● INSTRUCTIONS TO FOLLOW
Retype exactly the span of lines below from the one with "These symptoms should not be ignored. A" through the one with "fragile settlement into panic a". Do not include pictures.

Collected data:

──────────────────────────────

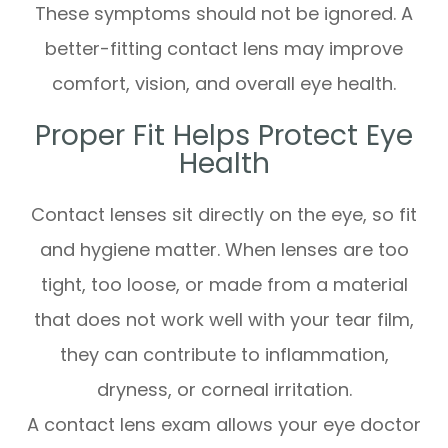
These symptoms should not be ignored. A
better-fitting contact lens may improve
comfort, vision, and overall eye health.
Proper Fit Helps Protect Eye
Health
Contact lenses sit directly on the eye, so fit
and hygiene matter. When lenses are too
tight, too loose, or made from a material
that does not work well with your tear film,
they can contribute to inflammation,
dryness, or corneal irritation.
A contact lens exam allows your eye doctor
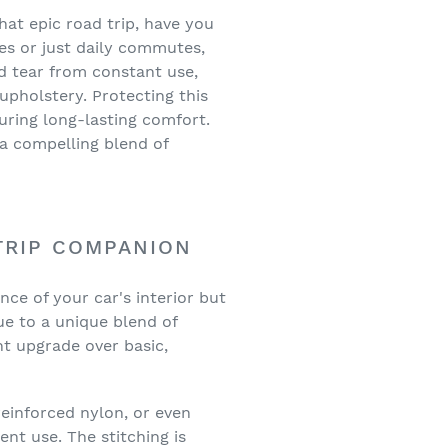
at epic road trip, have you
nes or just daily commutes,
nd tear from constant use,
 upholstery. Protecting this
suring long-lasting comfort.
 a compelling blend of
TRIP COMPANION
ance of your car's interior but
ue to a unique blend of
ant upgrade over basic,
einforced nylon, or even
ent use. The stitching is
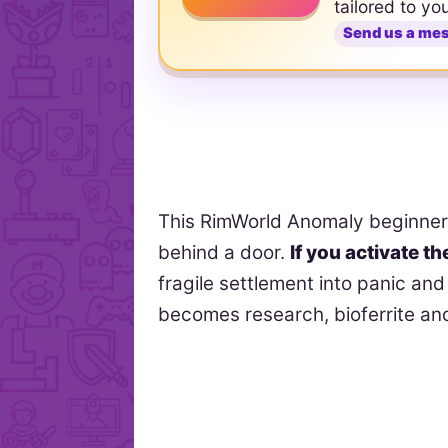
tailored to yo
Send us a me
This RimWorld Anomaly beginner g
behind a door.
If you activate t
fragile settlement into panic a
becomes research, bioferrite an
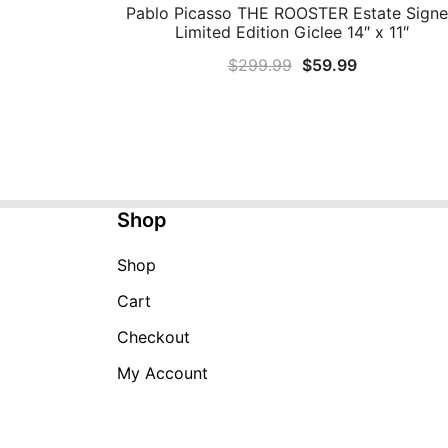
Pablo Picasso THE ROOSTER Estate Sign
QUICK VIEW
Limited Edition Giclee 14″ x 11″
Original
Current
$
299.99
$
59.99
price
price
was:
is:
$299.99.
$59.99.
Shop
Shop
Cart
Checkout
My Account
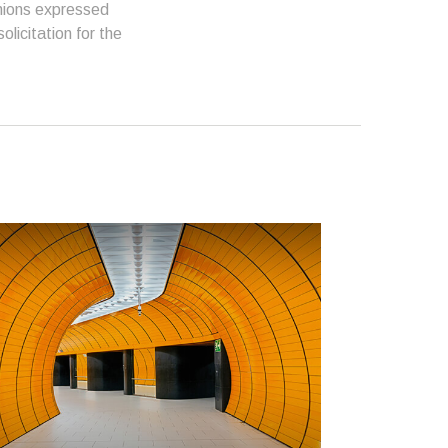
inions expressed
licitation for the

──────────────────────────────

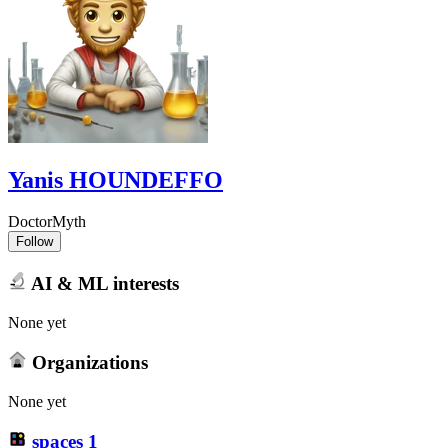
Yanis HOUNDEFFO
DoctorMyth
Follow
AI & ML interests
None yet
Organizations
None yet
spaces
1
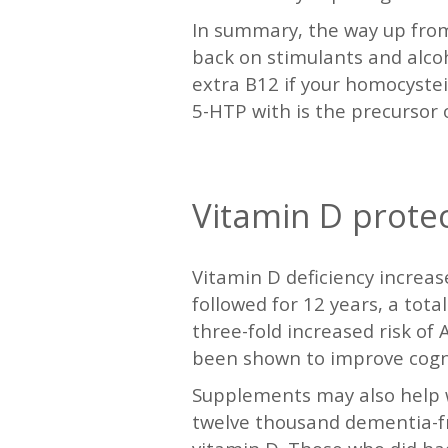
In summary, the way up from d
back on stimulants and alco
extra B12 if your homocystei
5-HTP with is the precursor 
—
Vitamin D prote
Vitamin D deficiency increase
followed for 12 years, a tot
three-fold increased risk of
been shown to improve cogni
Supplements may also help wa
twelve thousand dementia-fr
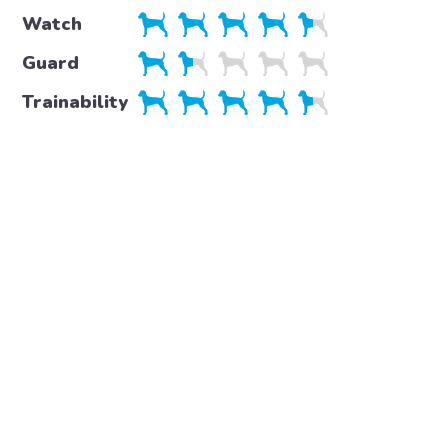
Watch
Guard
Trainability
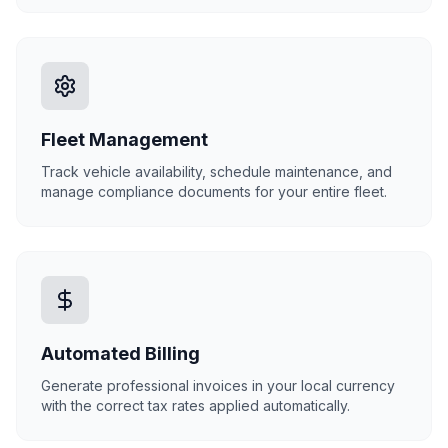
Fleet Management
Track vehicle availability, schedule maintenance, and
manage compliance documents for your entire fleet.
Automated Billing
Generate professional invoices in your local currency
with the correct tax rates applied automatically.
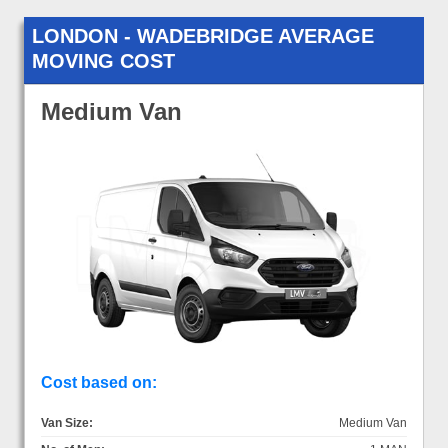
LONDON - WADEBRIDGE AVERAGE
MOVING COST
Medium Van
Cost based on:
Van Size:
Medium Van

──────────────────────────────

● TASK RESPONSE
These symptoms should not be ignored. A
better-fitting contact lens may improve
comfort, vision, and overall eye health.
Proper Fit Helps Protect Eye
Health
Contact lenses sit directly on the eye, so fit
and hygiene matter. When lenses are too
tight, too loose, or made from a material
that does not work well with your tear film,
they can contribute to inflammation,
dryness, or corneal irritation.
A contact lens exam allows your eye doctor
at epic road trip, have you
nes or just daily commutes,
nd tear from constant use,
 upholstery. Protecting this
suring long-lasting comfort.
 a compelling blend of
TRIP COMPANION
ance of your car's interior but
ue to a unique blend of
ant upgrade over basic,
einforced nylon, or even
ent use. The stitching is
tailored to yo
Send us a me
This RimWorld Anomaly beginner g
behind a door.
If you activate t
fragile settlement into panic a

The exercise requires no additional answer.